• **Dataset entries**:
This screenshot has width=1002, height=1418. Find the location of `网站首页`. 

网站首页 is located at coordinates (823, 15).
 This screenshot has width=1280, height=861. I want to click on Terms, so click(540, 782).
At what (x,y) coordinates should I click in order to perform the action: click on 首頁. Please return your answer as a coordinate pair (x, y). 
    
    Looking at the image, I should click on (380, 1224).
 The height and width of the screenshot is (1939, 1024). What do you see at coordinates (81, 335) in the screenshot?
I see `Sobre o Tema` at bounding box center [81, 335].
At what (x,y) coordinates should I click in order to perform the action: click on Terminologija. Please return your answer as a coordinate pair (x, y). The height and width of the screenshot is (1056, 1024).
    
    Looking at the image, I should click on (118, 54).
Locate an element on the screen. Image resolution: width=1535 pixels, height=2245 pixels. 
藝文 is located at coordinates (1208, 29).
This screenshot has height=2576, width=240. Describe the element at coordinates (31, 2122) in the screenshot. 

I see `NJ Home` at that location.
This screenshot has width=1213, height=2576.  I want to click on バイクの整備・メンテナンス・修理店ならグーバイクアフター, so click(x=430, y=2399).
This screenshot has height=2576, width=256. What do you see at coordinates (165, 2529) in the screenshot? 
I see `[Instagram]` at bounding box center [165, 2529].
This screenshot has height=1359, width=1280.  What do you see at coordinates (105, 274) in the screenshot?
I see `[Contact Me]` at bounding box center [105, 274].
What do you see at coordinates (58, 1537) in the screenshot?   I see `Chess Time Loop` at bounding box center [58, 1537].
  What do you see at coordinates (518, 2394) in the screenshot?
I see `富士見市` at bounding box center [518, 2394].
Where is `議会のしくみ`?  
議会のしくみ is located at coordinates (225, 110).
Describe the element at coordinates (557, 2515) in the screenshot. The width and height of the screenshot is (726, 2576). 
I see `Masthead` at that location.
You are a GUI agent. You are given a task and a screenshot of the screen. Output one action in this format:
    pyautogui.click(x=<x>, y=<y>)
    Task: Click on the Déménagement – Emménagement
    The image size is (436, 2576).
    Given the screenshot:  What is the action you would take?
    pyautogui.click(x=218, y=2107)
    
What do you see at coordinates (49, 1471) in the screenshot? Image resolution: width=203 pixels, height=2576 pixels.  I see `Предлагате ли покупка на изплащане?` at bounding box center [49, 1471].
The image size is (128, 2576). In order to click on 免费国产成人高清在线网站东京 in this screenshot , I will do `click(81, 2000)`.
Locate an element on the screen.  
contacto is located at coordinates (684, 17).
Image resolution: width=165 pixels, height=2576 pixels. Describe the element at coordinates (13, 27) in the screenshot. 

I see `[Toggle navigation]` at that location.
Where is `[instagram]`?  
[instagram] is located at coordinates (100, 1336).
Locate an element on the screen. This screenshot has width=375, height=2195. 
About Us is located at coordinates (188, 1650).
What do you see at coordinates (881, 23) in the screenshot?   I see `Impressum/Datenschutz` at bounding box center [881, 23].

• **About this task**:
What is needed is an exact, complete copy of the entries above.

• **Response area**:
This screenshot has width=1002, height=1418. Find the location of `网站首页`. 

网站首页 is located at coordinates (823, 15).
 This screenshot has width=1280, height=861. I want to click on Terms, so click(540, 782).
At what (x,y) coordinates should I click in order to perform the action: click on 首頁. Please return your answer as a coordinate pair (x, y). 
    
    Looking at the image, I should click on (380, 1224).
 The height and width of the screenshot is (1939, 1024). What do you see at coordinates (81, 335) in the screenshot?
I see `Sobre o Tema` at bounding box center [81, 335].
At what (x,y) coordinates should I click in order to perform the action: click on Terminologija. Please return your answer as a coordinate pair (x, y). The height and width of the screenshot is (1056, 1024).
    
    Looking at the image, I should click on (118, 54).
Locate an element on the screen. Image resolution: width=1535 pixels, height=2245 pixels. 
藝文 is located at coordinates (1208, 29).
This screenshot has height=2576, width=240. Describe the element at coordinates (31, 2122) in the screenshot. 

I see `NJ Home` at that location.
This screenshot has width=1213, height=2576.  I want to click on バイクの整備・メンテナンス・修理店ならグーバイクアフター, so click(x=430, y=2399).
This screenshot has height=2576, width=256. What do you see at coordinates (165, 2529) in the screenshot? 
I see `[Instagram]` at bounding box center [165, 2529].
This screenshot has height=1359, width=1280.  What do you see at coordinates (105, 274) in the screenshot?
I see `[Contact Me]` at bounding box center [105, 274].
What do you see at coordinates (58, 1537) in the screenshot?   I see `Chess Time Loop` at bounding box center [58, 1537].
  What do you see at coordinates (518, 2394) in the screenshot?
I see `富士見市` at bounding box center [518, 2394].
Where is `議会のしくみ`?  
議会のしくみ is located at coordinates (225, 110).
Describe the element at coordinates (557, 2515) in the screenshot. The width and height of the screenshot is (726, 2576). 
I see `Masthead` at that location.
You are a GUI agent. You are given a task and a screenshot of the screen. Output one action in this format:
    pyautogui.click(x=<x>, y=<y>)
    Task: Click on the Déménagement – Emménagement
    The image size is (436, 2576).
    Given the screenshot:  What is the action you would take?
    pyautogui.click(x=218, y=2107)
    
What do you see at coordinates (49, 1471) in the screenshot? Image resolution: width=203 pixels, height=2576 pixels.  I see `Предлагате ли покупка на изплащане?` at bounding box center [49, 1471].
The image size is (128, 2576). In order to click on 免费国产成人高清在线网站东京 in this screenshot , I will do `click(81, 2000)`.
Locate an element on the screen.  
contacto is located at coordinates (684, 17).
Image resolution: width=165 pixels, height=2576 pixels. Describe the element at coordinates (13, 27) in the screenshot. 

I see `[Toggle navigation]` at that location.
Where is `[instagram]`?  
[instagram] is located at coordinates (100, 1336).
Locate an element on the screen. This screenshot has width=375, height=2195. 
About Us is located at coordinates (188, 1650).
What do you see at coordinates (881, 23) in the screenshot?   I see `Impressum/Datenschutz` at bounding box center [881, 23].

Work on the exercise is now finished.